Last week, I posted my first ‘weekly’ version of this series. I realized that I was repeating myself too often and felt that it was time to move to a less frequent approach to the chronicle of my quarantine experiences. Today focuses on Sparkling Isolation Days 144 – 150.
This week was not the first time that I had several moments where I quite honestly could not remember the day of the week, and absolutely had no clue what day of the month it was. The days are starting to blur together again worse than they did early on when all of this was “new” and we did not think it would last this long.

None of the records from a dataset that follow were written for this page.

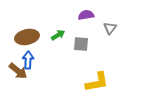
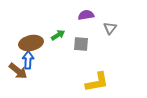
brown ellipse: moved 4 px right, 6 px down
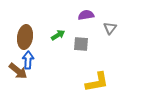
brown ellipse: moved 6 px left, 6 px up; rotated 70 degrees counterclockwise
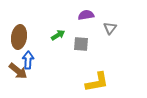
brown ellipse: moved 6 px left
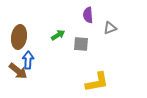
purple semicircle: moved 2 px right; rotated 84 degrees counterclockwise
gray triangle: rotated 32 degrees clockwise
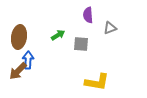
brown arrow: rotated 96 degrees clockwise
yellow L-shape: rotated 20 degrees clockwise
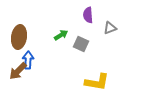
green arrow: moved 3 px right
gray square: rotated 21 degrees clockwise
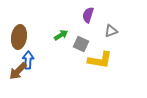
purple semicircle: rotated 21 degrees clockwise
gray triangle: moved 1 px right, 3 px down
yellow L-shape: moved 3 px right, 22 px up
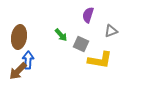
green arrow: rotated 80 degrees clockwise
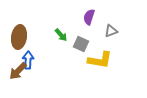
purple semicircle: moved 1 px right, 2 px down
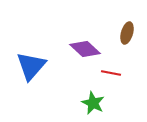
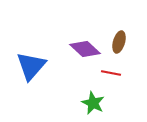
brown ellipse: moved 8 px left, 9 px down
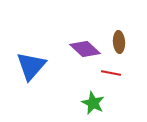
brown ellipse: rotated 20 degrees counterclockwise
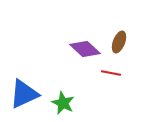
brown ellipse: rotated 25 degrees clockwise
blue triangle: moved 7 px left, 28 px down; rotated 24 degrees clockwise
green star: moved 30 px left
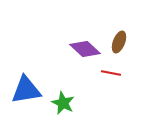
blue triangle: moved 2 px right, 4 px up; rotated 16 degrees clockwise
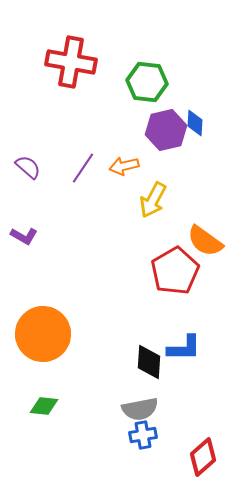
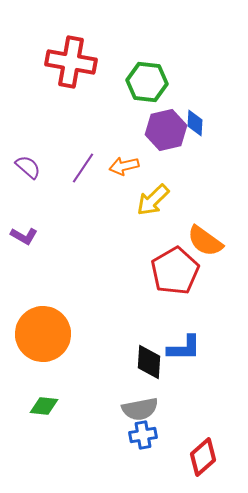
yellow arrow: rotated 18 degrees clockwise
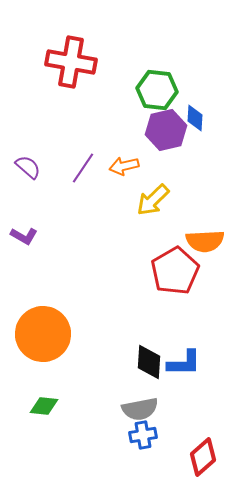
green hexagon: moved 10 px right, 8 px down
blue diamond: moved 5 px up
orange semicircle: rotated 39 degrees counterclockwise
blue L-shape: moved 15 px down
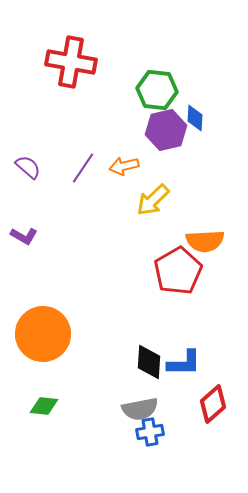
red pentagon: moved 3 px right
blue cross: moved 7 px right, 3 px up
red diamond: moved 10 px right, 53 px up
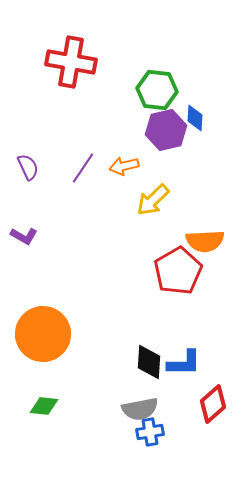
purple semicircle: rotated 24 degrees clockwise
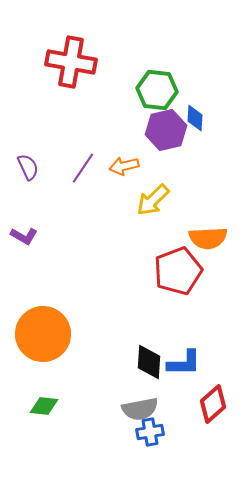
orange semicircle: moved 3 px right, 3 px up
red pentagon: rotated 9 degrees clockwise
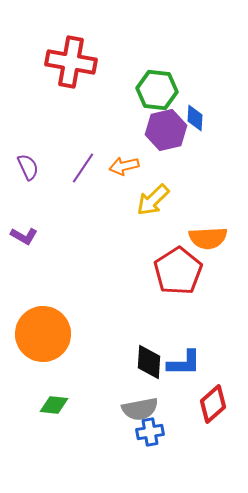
red pentagon: rotated 12 degrees counterclockwise
green diamond: moved 10 px right, 1 px up
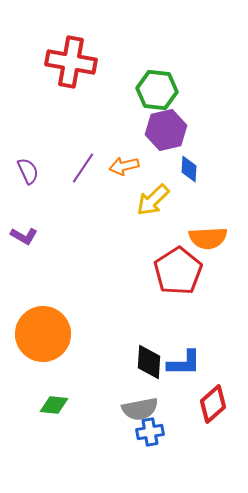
blue diamond: moved 6 px left, 51 px down
purple semicircle: moved 4 px down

Monday we had an unusual and violent line of thunderstorms blow through northern Illinois. I have lived in my apartment here for nearly 13 years and I can count on one hand the number of times our electricity has gone out for more than a few minutes at a time. Monday was one of those times. The tornado sirens went off and my phone starting blowing up with warnings. I gathered my wallet, passport, and car keys and headed down to the basement just as the electricity went out.
The storms passed fairly quickly with no damage to my apartment building, but we did lose electricity. The ComEd app was no help. All it told me was that my power was out. Duh. I worried about the food in my refrigerator and freezer, but realized that there was little in the refrigerator, and the freezer would likely be fine for at least 24 hours before things started to thaw.
Skipping ahead, the electricity did come on almost precisely 24 hours after it went out. The intervening time was stressful for a number of reasons. First, the app finally said that they expected restoration of power on Saturday – four full days later. Second, I realized in the morning that my only digital connection to the outside world was my phone, and it was down to 12% power. The only way I had to charge it was in my car.
My first thought was, “Oh, crap! I am cut off. I have no internet, soon will have no phone, and I have no easy way to charge the phone back up.” After a few minutes of panic I had a total reversal of energy. I though to myself, “Hooray! I have the best of all excuses to be unreachable right now. That means nobody from my job can bother me and I don’t have to deal with all the stupid, stressful crap going on there right now.”
After power restoration, I found myself pondering my reactions. I fully realize that I am lucky to have a job that continues to pay me a full salary with excellent benefits, even while working from home and having no performances at my theater until January. I get that. Still, there are elements of the job that are metaphorically draining my spirit dry – rather like energetic vampirism.
The big takeaway for me this week was the fact that I actually felt guilty for being cut off from communication, even when it was not my fault and I had no way to fix it. Those thoughts make me angry. It reminds me that I have given too much of my personal power away to other people – many of whom couldn’t care less about me personally.
This quarantine has truly forced me to go inward and to do some serious soul-searching. I don’t know what the solution is. At the moment I feel trapped at the mercy of others, but my quest now is to find a way out of this maze.
Quarantine has ups and downs and today I am struggling to focus on ‘up’ not just in my current circumstances, but ‘up’ and ‘away’ as soon as can find a way out.
It’s only Quarantine if it comes from the Quarante province of France. Otherwise, it’s just Sparkling Isolation.